■ **Work request**:
When a line of the entries contains "will", please list that line.

***** Given information

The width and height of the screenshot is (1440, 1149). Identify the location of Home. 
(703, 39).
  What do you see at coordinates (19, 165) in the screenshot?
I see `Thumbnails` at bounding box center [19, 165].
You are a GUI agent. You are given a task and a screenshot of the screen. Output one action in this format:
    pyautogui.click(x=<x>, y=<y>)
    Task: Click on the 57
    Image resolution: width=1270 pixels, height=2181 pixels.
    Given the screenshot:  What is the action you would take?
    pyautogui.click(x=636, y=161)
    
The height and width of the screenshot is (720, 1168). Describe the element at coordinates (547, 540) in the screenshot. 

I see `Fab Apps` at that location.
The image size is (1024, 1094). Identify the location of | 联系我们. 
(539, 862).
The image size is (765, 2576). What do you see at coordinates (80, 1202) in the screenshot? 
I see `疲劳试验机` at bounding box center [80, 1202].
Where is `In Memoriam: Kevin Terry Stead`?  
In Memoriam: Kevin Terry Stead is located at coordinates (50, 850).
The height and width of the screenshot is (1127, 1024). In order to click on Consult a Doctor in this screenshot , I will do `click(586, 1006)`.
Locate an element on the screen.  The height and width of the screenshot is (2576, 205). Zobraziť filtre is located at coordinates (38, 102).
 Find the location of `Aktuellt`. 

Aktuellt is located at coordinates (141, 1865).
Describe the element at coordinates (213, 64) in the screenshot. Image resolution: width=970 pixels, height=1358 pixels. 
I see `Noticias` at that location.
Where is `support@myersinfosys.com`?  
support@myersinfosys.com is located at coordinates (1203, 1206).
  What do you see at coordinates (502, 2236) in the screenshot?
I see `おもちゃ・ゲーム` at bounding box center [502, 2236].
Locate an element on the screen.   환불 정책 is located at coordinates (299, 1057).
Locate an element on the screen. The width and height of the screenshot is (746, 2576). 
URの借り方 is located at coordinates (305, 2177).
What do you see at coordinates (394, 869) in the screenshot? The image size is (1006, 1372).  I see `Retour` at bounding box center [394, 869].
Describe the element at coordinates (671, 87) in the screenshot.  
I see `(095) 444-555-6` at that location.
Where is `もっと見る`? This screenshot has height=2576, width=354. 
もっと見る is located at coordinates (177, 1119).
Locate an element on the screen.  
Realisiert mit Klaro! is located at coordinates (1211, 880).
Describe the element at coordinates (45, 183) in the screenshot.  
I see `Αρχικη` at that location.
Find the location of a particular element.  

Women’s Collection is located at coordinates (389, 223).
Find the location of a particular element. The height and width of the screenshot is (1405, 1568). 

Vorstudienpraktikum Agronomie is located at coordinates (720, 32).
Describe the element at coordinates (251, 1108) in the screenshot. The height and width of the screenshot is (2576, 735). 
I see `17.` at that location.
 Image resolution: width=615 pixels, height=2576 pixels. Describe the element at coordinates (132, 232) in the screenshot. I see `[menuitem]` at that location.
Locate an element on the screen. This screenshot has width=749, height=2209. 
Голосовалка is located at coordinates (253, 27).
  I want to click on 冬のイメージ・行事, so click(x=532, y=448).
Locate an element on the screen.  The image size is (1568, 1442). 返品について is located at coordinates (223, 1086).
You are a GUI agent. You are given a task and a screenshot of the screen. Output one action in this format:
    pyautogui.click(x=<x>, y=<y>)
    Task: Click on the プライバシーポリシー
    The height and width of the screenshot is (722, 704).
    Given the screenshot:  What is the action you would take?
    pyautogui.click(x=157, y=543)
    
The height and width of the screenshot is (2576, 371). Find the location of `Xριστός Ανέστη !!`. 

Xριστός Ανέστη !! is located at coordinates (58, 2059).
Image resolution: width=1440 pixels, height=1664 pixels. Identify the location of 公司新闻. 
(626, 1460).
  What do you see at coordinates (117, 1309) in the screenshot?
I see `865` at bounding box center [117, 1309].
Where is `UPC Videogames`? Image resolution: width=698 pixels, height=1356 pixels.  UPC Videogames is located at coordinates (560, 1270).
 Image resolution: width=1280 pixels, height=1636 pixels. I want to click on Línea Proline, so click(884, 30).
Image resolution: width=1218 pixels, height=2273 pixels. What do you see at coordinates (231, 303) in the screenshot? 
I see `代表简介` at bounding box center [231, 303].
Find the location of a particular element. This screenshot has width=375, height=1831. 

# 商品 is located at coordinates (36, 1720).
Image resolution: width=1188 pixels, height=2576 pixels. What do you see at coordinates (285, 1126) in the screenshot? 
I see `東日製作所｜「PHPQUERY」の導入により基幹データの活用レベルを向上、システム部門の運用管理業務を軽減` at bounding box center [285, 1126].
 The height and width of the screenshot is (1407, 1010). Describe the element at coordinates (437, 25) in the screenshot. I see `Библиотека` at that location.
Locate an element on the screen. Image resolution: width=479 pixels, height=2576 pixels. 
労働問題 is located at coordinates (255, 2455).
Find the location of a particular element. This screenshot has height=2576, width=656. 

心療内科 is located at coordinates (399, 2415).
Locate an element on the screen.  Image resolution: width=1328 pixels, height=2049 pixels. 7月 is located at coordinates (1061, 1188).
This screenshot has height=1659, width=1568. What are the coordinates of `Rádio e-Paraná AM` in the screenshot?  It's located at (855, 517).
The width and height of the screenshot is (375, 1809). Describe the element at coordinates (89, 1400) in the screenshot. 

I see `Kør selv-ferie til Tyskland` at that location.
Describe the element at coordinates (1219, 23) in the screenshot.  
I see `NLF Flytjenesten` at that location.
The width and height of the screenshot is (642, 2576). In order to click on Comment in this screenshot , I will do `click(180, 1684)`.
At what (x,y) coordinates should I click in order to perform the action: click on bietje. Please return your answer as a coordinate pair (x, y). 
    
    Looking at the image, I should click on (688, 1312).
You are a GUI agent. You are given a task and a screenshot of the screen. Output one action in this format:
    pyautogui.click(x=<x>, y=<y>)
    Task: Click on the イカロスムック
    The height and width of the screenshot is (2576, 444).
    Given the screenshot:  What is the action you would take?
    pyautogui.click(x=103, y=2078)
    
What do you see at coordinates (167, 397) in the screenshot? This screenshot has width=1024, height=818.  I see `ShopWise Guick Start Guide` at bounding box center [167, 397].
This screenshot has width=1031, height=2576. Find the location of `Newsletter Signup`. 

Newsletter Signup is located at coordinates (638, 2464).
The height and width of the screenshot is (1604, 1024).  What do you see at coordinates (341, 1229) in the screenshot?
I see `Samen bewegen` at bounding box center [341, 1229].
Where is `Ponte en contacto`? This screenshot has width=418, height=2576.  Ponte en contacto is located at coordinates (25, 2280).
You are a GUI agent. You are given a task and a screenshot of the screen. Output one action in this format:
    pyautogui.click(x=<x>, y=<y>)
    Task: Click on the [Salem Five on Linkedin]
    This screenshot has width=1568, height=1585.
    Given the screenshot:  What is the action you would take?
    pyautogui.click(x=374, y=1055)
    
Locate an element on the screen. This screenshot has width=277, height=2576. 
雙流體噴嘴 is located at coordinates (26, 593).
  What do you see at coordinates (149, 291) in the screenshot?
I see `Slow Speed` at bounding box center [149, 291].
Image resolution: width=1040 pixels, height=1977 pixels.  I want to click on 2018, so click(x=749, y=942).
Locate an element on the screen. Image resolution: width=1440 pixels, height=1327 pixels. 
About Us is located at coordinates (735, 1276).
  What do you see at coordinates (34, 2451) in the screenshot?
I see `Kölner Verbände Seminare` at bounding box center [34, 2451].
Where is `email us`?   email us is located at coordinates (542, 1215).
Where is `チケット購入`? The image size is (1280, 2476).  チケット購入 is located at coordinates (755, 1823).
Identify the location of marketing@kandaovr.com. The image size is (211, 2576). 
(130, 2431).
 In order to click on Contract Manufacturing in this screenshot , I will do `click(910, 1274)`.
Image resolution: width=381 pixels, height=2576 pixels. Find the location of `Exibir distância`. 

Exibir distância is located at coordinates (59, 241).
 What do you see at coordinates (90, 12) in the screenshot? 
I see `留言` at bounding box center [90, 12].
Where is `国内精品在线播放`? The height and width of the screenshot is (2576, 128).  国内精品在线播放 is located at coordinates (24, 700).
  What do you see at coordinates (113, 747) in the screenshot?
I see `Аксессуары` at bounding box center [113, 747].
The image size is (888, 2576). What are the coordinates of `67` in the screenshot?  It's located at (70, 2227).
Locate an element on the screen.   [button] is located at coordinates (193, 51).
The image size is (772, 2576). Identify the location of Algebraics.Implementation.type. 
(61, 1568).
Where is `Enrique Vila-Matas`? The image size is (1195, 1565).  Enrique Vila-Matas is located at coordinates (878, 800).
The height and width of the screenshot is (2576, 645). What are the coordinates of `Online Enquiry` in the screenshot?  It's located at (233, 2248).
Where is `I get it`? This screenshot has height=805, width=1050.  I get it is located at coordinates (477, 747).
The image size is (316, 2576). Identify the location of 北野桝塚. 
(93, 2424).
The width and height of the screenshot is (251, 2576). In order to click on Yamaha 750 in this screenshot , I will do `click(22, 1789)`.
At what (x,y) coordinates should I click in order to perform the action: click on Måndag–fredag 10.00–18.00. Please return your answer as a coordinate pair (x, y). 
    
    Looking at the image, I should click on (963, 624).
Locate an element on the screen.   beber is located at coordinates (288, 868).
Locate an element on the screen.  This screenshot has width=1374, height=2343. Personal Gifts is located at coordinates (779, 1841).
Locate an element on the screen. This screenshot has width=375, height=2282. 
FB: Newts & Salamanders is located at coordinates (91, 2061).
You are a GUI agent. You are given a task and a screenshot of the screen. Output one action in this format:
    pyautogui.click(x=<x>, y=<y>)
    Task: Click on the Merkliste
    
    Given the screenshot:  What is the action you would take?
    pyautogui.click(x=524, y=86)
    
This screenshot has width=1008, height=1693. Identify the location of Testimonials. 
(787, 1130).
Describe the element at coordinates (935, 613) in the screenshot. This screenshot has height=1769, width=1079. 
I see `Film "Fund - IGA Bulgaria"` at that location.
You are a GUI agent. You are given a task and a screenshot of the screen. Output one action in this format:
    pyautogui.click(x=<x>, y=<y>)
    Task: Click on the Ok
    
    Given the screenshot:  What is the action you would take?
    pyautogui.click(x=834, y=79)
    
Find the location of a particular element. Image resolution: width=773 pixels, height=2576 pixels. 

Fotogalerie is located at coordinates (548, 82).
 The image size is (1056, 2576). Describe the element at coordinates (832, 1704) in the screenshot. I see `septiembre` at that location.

**********

■ **Task solution**:
The height and width of the screenshot is (1127, 1024). In order to click on Consult a Doctor in this screenshot , I will do `click(586, 1006)`.
The width and height of the screenshot is (642, 2576). In order to click on Comment in this screenshot , I will do `click(180, 1684)`.
 In order to click on Contract Manufacturing in this screenshot , I will do `click(910, 1274)`.
The width and height of the screenshot is (251, 2576). In order to click on Yamaha 750 in this screenshot , I will do `click(22, 1789)`.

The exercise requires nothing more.